Picked this one up on a whim while stuck in gridlock on I-35 south of Austin. Sixteen hours of driving ahead of me over the next two days, and I needed something substantial. Linda recommended it. She said, "It's historical fiction, James, just try it." I saw the description—pregnant American socialite, 1947, finding herself—and almost bailed. Sounds like a Hallmark movie, right?
I was wrong. Dead wrong.
Let me be clear: this isn't a romance. It's a war story. And a brutal one at that.
WWI Tradecraft Done Right
The book runs two timelines. One is 1947, featuring Charlie (the American socialite), and the other is 1915, featuring Eve Gardiner. Eve is where the money is. She gets recruited into the Alice Network—which, by the way, was a real spy ring in WWI. The author, Kate Quinn, clearly did her homework on the tradecraft. The training sequences, the encryption methods, the sheer terror of operating under the nose of the Germans in occupied France... it felt authentic.
(And you know how much I hate it when authors Hollywood-ize intelligence work. If I hear one more protagonist hack a mainframe in three seconds, I'm throwing my phone out the window.)
Eve isn't your typical heroine. In 1947, she's a drunk, bitter, armed-to-the-teeth recluse living in London. Honestly? I related to her more than I should admit. She's got the kind of PTSD I've seen in guys coming back from their fourth tour. The thousand-yard stare, the whiskey for breakfast, the Luger in the nightstand.
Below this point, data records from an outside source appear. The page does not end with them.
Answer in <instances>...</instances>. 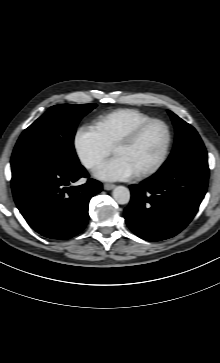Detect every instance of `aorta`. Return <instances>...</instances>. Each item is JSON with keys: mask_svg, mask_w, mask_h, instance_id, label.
<instances>
[{"mask_svg": "<svg viewBox=\"0 0 220 363\" xmlns=\"http://www.w3.org/2000/svg\"><path fill=\"white\" fill-rule=\"evenodd\" d=\"M114 200L121 205L127 204L130 201V191L124 186H117L112 192Z\"/></svg>", "mask_w": 220, "mask_h": 363, "instance_id": "762f6f07", "label": "aorta"}]
</instances>
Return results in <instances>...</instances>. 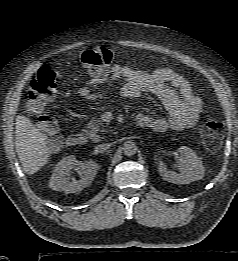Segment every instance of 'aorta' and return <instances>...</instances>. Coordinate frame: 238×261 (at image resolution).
<instances>
[{
    "label": "aorta",
    "mask_w": 238,
    "mask_h": 261,
    "mask_svg": "<svg viewBox=\"0 0 238 261\" xmlns=\"http://www.w3.org/2000/svg\"><path fill=\"white\" fill-rule=\"evenodd\" d=\"M136 152H137V146L133 141L129 140L123 144V153L126 156H133L136 154Z\"/></svg>",
    "instance_id": "1"
}]
</instances>
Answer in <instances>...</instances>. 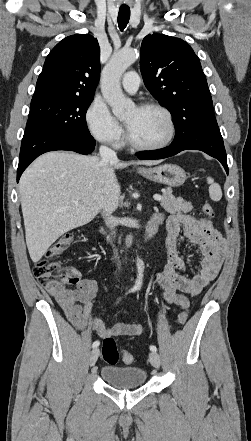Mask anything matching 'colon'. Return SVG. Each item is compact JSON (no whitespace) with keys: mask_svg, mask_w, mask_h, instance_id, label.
Listing matches in <instances>:
<instances>
[{"mask_svg":"<svg viewBox=\"0 0 251 441\" xmlns=\"http://www.w3.org/2000/svg\"><path fill=\"white\" fill-rule=\"evenodd\" d=\"M204 214L212 218L214 209L209 203L203 205ZM73 242V235L66 233L55 241L49 248L44 259L38 261L34 266V275L40 286L54 287L57 289L66 288V286L76 285L80 281V277L76 269L65 267L56 258L64 252ZM188 312L183 311L178 315V322L184 325L188 320ZM102 356L106 363L112 365L119 360V351L113 337H106L102 344ZM122 360L126 364L133 362V356L128 352L122 353Z\"/></svg>","mask_w":251,"mask_h":441,"instance_id":"1","label":"colon"}]
</instances>
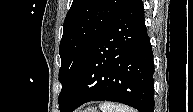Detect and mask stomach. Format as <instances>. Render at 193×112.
Listing matches in <instances>:
<instances>
[{"label":"stomach","instance_id":"stomach-1","mask_svg":"<svg viewBox=\"0 0 193 112\" xmlns=\"http://www.w3.org/2000/svg\"><path fill=\"white\" fill-rule=\"evenodd\" d=\"M84 112H97V110L93 107H90V108L84 110Z\"/></svg>","mask_w":193,"mask_h":112}]
</instances>
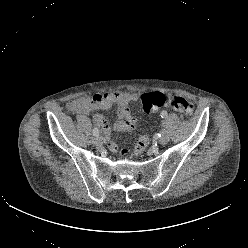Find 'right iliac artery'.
<instances>
[{"instance_id": "1", "label": "right iliac artery", "mask_w": 248, "mask_h": 248, "mask_svg": "<svg viewBox=\"0 0 248 248\" xmlns=\"http://www.w3.org/2000/svg\"><path fill=\"white\" fill-rule=\"evenodd\" d=\"M93 135H94V136L99 135V130H98L97 127H94V129H93Z\"/></svg>"}]
</instances>
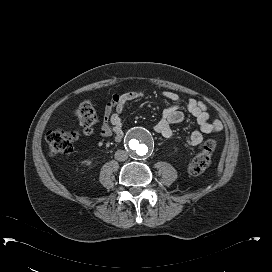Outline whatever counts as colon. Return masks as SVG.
Wrapping results in <instances>:
<instances>
[{
    "mask_svg": "<svg viewBox=\"0 0 272 272\" xmlns=\"http://www.w3.org/2000/svg\"><path fill=\"white\" fill-rule=\"evenodd\" d=\"M78 121L77 129L58 128L47 132L46 140L49 152L53 156L69 154L81 133L89 135L93 132L97 122L96 111L91 101L81 102L75 111ZM216 147V140L210 139L205 142L201 151L189 164V172L193 175L203 173L208 169L211 162V154Z\"/></svg>",
    "mask_w": 272,
    "mask_h": 272,
    "instance_id": "obj_1",
    "label": "colon"
}]
</instances>
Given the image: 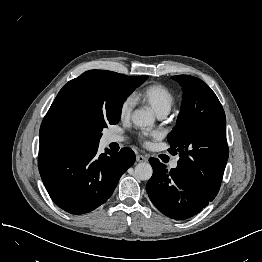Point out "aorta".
I'll return each instance as SVG.
<instances>
[{"instance_id": "aorta-1", "label": "aorta", "mask_w": 262, "mask_h": 262, "mask_svg": "<svg viewBox=\"0 0 262 262\" xmlns=\"http://www.w3.org/2000/svg\"><path fill=\"white\" fill-rule=\"evenodd\" d=\"M152 111L137 109L132 114V121L138 127L151 126L154 123ZM153 170L149 163L141 162L135 166V177L139 180L146 181L152 176Z\"/></svg>"}]
</instances>
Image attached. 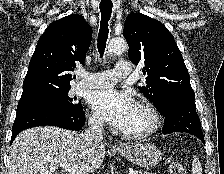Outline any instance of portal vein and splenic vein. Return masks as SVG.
<instances>
[{
  "label": "portal vein and splenic vein",
  "instance_id": "portal-vein-and-splenic-vein-1",
  "mask_svg": "<svg viewBox=\"0 0 224 174\" xmlns=\"http://www.w3.org/2000/svg\"><path fill=\"white\" fill-rule=\"evenodd\" d=\"M59 166L68 171L70 174H85V172L79 169L78 165L60 164ZM129 174H138V172L130 170Z\"/></svg>",
  "mask_w": 224,
  "mask_h": 174
}]
</instances>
Quinn doesn't shy away from the ugly side of service. The cost of doing business in war isn't just physical; it scraps your soul.
Saskia Maarleveld's Range
I hadn't listened to Saskia Maarleveld before. Looked her up at a rest stop near Waco because I was convinced this was a full-cast production. It's not. She just has an insane range.
Here's the challenge she faced: a naive American girl, a terrified young British woman in 1915, a gravel-voiced, whiskey-soaked alcoholic in 1947, plus French accents and German officers. Mess up the accents in a book like this, and it turns into a cartoon.
She nailed it.
Her "Old Eve" voice is fantastic—raspy, tired, dripping with sarcasm. You can practically hear the ice clinking in the glass. The switch between accents is smooth, no awkward pauses where you can hear the narrator resetting their mouth. At 1.25x speed, she kept the tension tight. There are scenes involving interrogation and torture (fair warning: it gets graphic) where her delivery actually made me uncomfortable. In a good way. It felt dangerous.
The Mission Debrief
The 1947 timeline with Charlie... it drags a little at the start. Charlie is young and makes some stupid decisions that had me yelling at the dashboard. But she's the vehicle to get us to Eve, so I tolerated it. And to be fair, by the time they're tearing through France in a beat-up car hunting down a war criminal, Charlie earns her stripes.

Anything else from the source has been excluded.